The situation got worst in the last two years.
In early 2019, report of the rape of a five-year-old child provoked nationwide protests, leading to the declaration of a state of public health emergency on sexual violence. That led to the amendment of the country’s sexual offenses laws.
But it soon became apparent that the problem goes beyond toughening of the law, to include factors that ensure fair trial and fast track proceedings.
The latest incident occurred last month, when another five year old rape victim died of injuries she sustained from her alleged perpetrators.
There are very few institutions that cater for SGBV victims. A coalition of NGOs run the Rainbow Center, which provides services in just a small part of the country.
Figures from the center indicate that there were 3,701 sexual assault cases reported in 2019. Between January and May 2020, it recorded 1, 270 cases.
Officials say this is just a fraction of the real picture because of under-reporting due to numerous limiting factors.
The new court provides for witnesses to testify behind closed doors. It is set up so that eye contact between victims and accused is prevented.
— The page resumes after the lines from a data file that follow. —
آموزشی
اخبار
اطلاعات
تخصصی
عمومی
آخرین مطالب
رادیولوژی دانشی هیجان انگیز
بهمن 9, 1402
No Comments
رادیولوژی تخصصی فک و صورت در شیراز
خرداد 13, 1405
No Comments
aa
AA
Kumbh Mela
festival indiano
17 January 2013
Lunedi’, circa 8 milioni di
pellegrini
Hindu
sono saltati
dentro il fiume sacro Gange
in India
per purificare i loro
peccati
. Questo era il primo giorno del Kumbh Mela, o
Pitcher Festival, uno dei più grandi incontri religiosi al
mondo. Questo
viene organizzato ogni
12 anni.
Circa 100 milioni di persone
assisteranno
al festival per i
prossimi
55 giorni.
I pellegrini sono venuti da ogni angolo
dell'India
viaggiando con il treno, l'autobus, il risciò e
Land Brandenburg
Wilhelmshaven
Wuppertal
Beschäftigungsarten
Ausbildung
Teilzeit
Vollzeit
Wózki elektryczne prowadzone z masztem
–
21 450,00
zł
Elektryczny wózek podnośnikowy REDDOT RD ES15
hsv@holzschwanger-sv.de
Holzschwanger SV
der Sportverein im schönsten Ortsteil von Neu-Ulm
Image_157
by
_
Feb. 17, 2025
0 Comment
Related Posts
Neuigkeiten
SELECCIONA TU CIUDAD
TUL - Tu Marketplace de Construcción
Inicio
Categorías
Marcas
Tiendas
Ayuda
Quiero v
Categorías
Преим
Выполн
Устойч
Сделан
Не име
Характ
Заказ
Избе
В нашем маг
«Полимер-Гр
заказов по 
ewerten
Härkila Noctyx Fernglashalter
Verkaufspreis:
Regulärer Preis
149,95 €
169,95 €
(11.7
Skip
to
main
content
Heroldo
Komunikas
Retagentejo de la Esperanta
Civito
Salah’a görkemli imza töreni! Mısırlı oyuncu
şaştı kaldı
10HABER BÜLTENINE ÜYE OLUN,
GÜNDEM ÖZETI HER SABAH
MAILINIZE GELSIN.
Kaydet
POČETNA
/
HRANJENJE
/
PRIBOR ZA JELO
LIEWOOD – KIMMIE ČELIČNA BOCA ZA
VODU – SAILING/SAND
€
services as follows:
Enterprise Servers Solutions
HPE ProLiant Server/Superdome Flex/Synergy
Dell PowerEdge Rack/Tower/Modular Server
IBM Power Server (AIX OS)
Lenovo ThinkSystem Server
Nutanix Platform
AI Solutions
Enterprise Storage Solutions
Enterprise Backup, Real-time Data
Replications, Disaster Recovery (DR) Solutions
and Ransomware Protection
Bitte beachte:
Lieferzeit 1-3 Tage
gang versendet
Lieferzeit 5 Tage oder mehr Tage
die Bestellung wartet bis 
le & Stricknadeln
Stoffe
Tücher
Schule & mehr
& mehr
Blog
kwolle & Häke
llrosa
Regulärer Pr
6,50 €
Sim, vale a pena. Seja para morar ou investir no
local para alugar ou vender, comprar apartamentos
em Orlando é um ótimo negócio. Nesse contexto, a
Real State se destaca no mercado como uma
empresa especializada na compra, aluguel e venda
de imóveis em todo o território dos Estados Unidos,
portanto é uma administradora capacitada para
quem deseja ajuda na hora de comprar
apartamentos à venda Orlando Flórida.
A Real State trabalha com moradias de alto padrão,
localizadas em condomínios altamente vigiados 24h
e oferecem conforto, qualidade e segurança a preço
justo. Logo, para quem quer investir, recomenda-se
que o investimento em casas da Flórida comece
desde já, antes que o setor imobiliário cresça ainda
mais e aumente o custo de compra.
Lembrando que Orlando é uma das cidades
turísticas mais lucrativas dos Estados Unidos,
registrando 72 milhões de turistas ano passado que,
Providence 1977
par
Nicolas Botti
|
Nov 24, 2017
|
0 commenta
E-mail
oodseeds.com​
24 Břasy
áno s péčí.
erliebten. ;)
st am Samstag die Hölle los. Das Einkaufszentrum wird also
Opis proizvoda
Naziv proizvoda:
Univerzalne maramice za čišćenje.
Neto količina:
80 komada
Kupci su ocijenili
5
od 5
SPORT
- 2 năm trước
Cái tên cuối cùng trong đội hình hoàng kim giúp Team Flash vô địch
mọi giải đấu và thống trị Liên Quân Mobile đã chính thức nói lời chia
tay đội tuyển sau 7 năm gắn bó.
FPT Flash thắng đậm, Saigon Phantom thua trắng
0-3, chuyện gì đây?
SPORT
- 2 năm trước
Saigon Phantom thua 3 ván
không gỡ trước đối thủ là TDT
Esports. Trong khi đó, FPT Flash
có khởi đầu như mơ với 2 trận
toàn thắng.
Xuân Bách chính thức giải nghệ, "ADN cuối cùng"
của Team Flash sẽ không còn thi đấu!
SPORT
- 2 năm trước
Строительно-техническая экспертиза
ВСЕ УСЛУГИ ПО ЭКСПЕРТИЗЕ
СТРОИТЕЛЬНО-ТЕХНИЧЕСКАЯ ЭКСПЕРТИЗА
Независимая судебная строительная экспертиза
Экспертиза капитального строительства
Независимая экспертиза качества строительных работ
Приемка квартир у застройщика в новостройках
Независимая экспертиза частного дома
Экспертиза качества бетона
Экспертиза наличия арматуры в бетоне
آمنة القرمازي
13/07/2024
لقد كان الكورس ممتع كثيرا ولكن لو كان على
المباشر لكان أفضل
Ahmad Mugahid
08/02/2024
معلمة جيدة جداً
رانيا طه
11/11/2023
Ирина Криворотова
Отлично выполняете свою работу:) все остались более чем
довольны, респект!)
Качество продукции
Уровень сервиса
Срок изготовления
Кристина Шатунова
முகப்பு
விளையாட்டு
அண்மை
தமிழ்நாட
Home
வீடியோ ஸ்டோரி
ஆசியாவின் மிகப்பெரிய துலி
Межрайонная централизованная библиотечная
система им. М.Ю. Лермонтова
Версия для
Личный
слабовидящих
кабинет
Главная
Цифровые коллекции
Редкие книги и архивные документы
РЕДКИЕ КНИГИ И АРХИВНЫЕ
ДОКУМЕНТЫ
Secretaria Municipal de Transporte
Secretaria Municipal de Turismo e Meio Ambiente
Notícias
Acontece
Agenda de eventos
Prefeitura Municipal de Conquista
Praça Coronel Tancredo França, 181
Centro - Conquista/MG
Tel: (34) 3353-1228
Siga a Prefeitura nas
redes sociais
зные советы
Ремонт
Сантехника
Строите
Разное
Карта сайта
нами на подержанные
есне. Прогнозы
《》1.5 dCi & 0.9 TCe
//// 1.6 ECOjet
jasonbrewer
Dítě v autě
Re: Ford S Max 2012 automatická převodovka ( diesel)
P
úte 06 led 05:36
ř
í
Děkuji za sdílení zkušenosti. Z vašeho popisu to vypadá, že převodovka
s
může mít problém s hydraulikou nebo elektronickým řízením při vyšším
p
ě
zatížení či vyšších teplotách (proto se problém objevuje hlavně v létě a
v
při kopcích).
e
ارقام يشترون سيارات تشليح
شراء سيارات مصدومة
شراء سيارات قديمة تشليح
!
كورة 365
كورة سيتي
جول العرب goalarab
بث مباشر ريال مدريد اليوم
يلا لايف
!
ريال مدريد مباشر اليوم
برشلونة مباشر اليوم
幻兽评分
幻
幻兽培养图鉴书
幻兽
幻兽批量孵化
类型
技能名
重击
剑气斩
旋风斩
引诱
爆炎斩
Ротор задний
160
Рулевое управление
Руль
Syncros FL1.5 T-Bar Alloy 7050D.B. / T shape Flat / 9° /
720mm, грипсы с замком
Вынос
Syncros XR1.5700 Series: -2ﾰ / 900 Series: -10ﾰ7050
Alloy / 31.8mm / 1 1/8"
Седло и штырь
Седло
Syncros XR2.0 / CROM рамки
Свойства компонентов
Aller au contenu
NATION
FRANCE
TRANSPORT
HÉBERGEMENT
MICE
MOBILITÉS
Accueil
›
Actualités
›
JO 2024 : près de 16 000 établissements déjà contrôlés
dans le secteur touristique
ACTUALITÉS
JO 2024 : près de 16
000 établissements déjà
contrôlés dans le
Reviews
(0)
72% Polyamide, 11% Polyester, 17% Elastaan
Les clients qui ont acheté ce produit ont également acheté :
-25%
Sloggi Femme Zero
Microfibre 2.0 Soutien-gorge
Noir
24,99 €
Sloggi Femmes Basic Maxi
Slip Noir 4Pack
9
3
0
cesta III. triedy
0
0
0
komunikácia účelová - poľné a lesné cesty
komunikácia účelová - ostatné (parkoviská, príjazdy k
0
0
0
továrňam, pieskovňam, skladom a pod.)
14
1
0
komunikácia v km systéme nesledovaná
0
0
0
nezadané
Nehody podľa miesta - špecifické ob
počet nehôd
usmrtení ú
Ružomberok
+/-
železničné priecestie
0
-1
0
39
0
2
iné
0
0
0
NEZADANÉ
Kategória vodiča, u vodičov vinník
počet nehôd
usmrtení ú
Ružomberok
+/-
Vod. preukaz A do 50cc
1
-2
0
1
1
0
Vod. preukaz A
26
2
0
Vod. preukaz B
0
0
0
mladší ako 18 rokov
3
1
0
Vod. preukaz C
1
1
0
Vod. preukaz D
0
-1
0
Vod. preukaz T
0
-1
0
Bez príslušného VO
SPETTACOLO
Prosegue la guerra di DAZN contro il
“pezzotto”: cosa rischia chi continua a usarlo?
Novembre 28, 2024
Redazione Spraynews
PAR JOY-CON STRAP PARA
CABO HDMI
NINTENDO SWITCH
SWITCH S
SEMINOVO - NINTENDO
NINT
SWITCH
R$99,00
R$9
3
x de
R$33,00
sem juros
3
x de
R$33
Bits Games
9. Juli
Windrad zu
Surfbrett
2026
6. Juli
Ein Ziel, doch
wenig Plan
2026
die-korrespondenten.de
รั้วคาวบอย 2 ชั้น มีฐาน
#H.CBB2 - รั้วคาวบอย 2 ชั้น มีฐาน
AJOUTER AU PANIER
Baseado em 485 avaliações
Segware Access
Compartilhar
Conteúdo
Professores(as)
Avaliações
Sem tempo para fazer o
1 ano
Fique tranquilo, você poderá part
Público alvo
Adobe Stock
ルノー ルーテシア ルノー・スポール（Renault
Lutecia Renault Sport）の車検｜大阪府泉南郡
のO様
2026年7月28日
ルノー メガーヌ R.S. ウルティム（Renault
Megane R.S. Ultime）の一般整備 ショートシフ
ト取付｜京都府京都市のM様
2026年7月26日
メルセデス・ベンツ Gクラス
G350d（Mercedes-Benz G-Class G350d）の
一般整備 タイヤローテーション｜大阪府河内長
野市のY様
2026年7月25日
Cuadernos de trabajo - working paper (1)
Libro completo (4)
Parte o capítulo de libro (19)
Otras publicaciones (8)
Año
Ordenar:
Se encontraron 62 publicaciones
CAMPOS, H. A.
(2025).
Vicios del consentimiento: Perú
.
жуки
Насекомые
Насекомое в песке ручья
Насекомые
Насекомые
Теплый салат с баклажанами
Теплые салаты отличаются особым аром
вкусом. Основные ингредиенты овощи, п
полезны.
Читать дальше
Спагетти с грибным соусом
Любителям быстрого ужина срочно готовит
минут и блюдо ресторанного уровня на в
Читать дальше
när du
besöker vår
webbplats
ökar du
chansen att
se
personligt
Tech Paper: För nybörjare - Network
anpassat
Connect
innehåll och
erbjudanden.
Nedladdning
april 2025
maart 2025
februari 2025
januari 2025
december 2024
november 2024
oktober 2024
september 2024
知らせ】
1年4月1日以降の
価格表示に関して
There is also a facility to accommodate experts who prepare victims and witnesses prior to their testimony. It will also has an information center for SGBV cases.
The special court is the idea of Chief Justice Desmond Babatunde Edwards, who said it’s a response to the many problems victims and witnesses faced in testifying during trial, as well as their vulnerability by age and fear of stigmatization.
‘‘The objectives of the court are to provide effective victim/witness support services that will reduce trauma, eliminate secondary victimization, increase victim’s cooperation and attendance at the trial and ensure the timely conclusion of matters,’’ he said at the launch.
President Bio praised the efforts of the judiciary and campaigners, singling out his wife for the role of her “Hands Off Our Girls” campaign.
First Lady Fatima Bio has led the fight against SGBV in the last two years through her ’Hands Off Our Girls’ campaign, which has increasingly become a global movement.
President Bio said while all these efforts were being done, there was a need to look for new ways of collaborating to change attitudes and end sexual violence.
“We are a nation of good people. We should be better. We must do more to rid this nation of this menace,” he said at the launch, noting that as a government they had made an “unambiguous statement” that there was no place for impunity and that every perpetrator would be held accountable within the full remit of all existing laws.